Exploring How Generative Adversarial Networks Learn Phonological Representations
It addresses the problem of understanding neural network representations in linguistics, providing insights into language-specific feature learning, but is incremental as it builds on existing ciwGAN methods.
This paper investigates how Generative Adversarial Networks (GANs) learn phonological representations, specifically analyzing contrastive and non-contrastive nasality in French and English vowels using the ciwGAN architecture, finding that GANs encode these features differently but with interactive effects that differ from linguistic models.

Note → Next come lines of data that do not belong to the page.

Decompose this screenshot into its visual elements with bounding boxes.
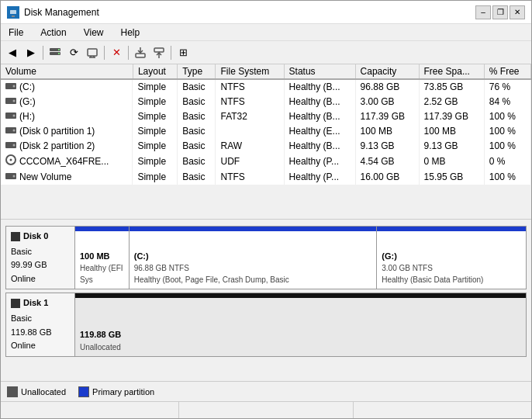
cell-status: Healthy (P...	[284, 154, 355, 170]
legend-primary-label: Primary partition	[92, 387, 154, 396]
forward-button[interactable]: ▶	[22, 44, 40, 61]
disk-0-type: Basic	[11, 245, 70, 259]
disk-0-part-c[interactable]: (C:) 96.88 GB NTFS Healthy (Boot, Page F…	[130, 227, 378, 289]
cell-volume: New Volume	[1, 170, 133, 185]
disk-0-size: 99.99 GB	[11, 258, 70, 272]
close-button[interactable]: ✕	[510, 5, 525, 19]
cell-status: Healthy (B...	[284, 109, 355, 124]
menu-file[interactable]: File	[4, 26, 28, 39]
main-window: Disk Management – ❐ ✕ File Action View H…	[0, 0, 532, 419]
cell-type: Basic	[178, 109, 216, 124]
back-button[interactable]: ◀	[4, 44, 21, 61]
disk-1-unalloc-bar	[75, 293, 526, 298]
table-row[interactable]: CCCOMA_X64FRE...SimpleBasicUDFHealthy (P…	[1, 154, 531, 170]
window-title: Disk Management	[24, 7, 99, 18]
cell-type: Basic	[178, 170, 216, 185]
cd-icon	[5, 154, 16, 169]
disk-mgmt-button[interactable]	[47, 44, 64, 61]
restore-button[interactable]: ❐	[492, 5, 508, 19]
disk-1-status: Online	[11, 339, 70, 353]
svg-point-26	[10, 159, 12, 161]
toolbar-separator-4	[171, 46, 171, 60]
cell-type: Basic	[178, 154, 216, 170]
cell-capacity: 4.54 GB	[355, 154, 419, 170]
cell-fs: UDF	[216, 154, 284, 170]
disk-row-1: Disk 1 Basic 119.88 GB Online 119.88 GB …	[5, 293, 527, 356]
menu-help[interactable]: Help	[116, 26, 145, 39]
disk-0-part-g-label: (G:)	[382, 250, 521, 263]
volume-table: Volume Layout Type File System Status Ca…	[1, 64, 531, 185]
cell-capacity: 16.00 GB	[355, 170, 419, 185]
disk-0-part-c-desc: Healthy (Boot, Page File, Crash Dump, Ba…	[134, 274, 372, 286]
cell-pct: 100 %	[484, 109, 530, 124]
cell-free: 2.52 GB	[419, 95, 484, 109]
export-button[interactable]	[132, 44, 149, 61]
col-type: Type	[178, 64, 216, 79]
disk-0-part-c-label: (C:)	[134, 250, 372, 263]
table-row[interactable]: (Disk 0 partition 1)SimpleBasicHealthy (…	[1, 124, 531, 139]
content-area: Volume Layout Type File System Status Ca…	[1, 64, 531, 401]
table-row[interactable]: (H:)SimpleBasicFAT32Healthy (B...117.39 …	[1, 109, 531, 124]
cell-free: 15.95 GB	[419, 170, 484, 185]
disk-0-status: Online	[11, 272, 70, 286]
disk-0-part-g-size: 3.00 GB NTFS	[382, 262, 521, 274]
cell-status: Healthy (B...	[284, 95, 355, 109]
disk-1-label: Disk 1 Basic 119.88 GB Online	[5, 293, 75, 356]
disk-0-part-efi-desc: Healthy (EFI Sys	[80, 262, 124, 286]
cell-capacity: 100 MB	[355, 124, 419, 139]
toolbar-separator-3	[128, 46, 129, 60]
cell-fs: NTFS	[216, 170, 284, 185]
import-button[interactable]	[150, 44, 168, 61]
cell-free: 0 MB	[419, 154, 484, 170]
disk-0-icon-row: Disk 0	[11, 230, 70, 244]
app-icon	[7, 6, 19, 19]
cell-free: 73.85 GB	[419, 79, 484, 95]
table-header-row: Volume Layout Type File System Status Ca…	[1, 64, 531, 79]
cell-layout: Simple	[133, 154, 177, 170]
cell-fs	[216, 124, 284, 139]
view-button[interactable]: ⊞	[174, 44, 192, 61]
minimize-button[interactable]: –	[475, 5, 491, 19]
cell-volume: (Disk 0 partition 1)	[1, 124, 133, 139]
table-row[interactable]: (G:)SimpleBasicNTFSHealthy (B...3.00 GB2…	[1, 95, 531, 109]
cell-fs: NTFS	[216, 79, 284, 95]
disk-0-id: Disk 0	[23, 230, 48, 244]
status-panel-1	[4, 402, 179, 418]
cell-type: Basic	[178, 124, 216, 139]
toolbar: ◀ ▶ ⟳ ✕ ⊞	[1, 41, 531, 64]
menu-action[interactable]: Action	[36, 26, 71, 39]
table-row[interactable]: (C:)SimpleBasicNTFSHealthy (B...96.88 GB…	[1, 79, 531, 95]
cancel-button[interactable]: ✕	[108, 44, 125, 61]
toolbar-separator-1	[43, 46, 43, 60]
cell-layout: Simple	[133, 109, 177, 124]
cell-layout: Simple	[133, 139, 177, 154]
cell-volume: (Disk 2 partition 2)	[1, 139, 133, 154]
cell-fs: NTFS	[216, 95, 284, 109]
svg-rect-11	[136, 54, 145, 57]
svg-point-18	[13, 100, 16, 102]
table-body: (C:)SimpleBasicNTFSHealthy (B...96.88 GB…	[1, 79, 531, 185]
disk-0-part-g[interactable]: (G:) 3.00 GB NTFS Healthy (Basic Data Pa…	[377, 227, 526, 289]
svg-rect-1	[10, 10, 16, 14]
cell-pct: 100 %	[484, 139, 530, 154]
col-pct: % Free	[484, 64, 530, 79]
cell-pct: 0 %	[484, 154, 530, 170]
menu-view[interactable]: View	[79, 26, 109, 39]
disk-1-unalloc[interactable]: 119.88 GB Unallocated	[75, 293, 526, 355]
connect-button[interactable]	[84, 44, 101, 61]
refresh-button[interactable]: ⟳	[65, 44, 82, 61]
cell-status: Healthy (B...	[284, 139, 355, 154]
col-free: Free Spa...	[419, 64, 484, 79]
cell-capacity: 3.00 GB	[355, 95, 419, 109]
svg-point-28	[13, 175, 16, 178]
disk-1-unalloc-desc: Unallocated	[80, 341, 521, 353]
disk-0-label: Disk 0 Basic 99.99 GB Online	[5, 226, 75, 289]
cell-type: Basic	[178, 139, 216, 154]
cell-pct: 84 %	[484, 95, 530, 109]
table-row[interactable]: (Disk 2 partition 2)SimpleBasicRAWHealth…	[1, 139, 531, 154]
cell-layout: Simple	[133, 124, 177, 139]
disk-0-part-efi[interactable]: 100 MB Healthy (EFI Sys	[75, 227, 130, 289]
svg-rect-13	[154, 48, 164, 52]
table-row[interactable]: New VolumeSimpleBasicNTFSHealthy (P...16…	[1, 170, 531, 185]
disk-0-part-g-desc: Healthy (Basic Data Partition)	[382, 274, 521, 286]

This paper explores how Generative Adversarial Networks (GANs) learn representations of phonological phenomena. We analyze how GANs encode contrastive and non-contrastive nasality in French and English vowels by applying the ciwGAN architecture (Begus 2021a). Begus claims that ciwGAN encodes linguistically meaningful representations with categorical variables in its latent space and manipulating the latent variables shows an almost one to one corresponding control of the phonological features in ciwGAN's generated outputs. However, our results show an interactive effect of latent variables on the features in the generated outputs, which suggests the learned representations in neural networks are different from the phonological representations proposed by linguists. On the other hand, ciwGAN is able to distinguish contrastive and noncontrastive features in English and French by encoding them differently. Comparing the performance of GANs learning from different languages results in a better understanding of what language specific features contribute to developing language specific phonological representations. We also discuss the role of training data frequencies in phonological feature learning.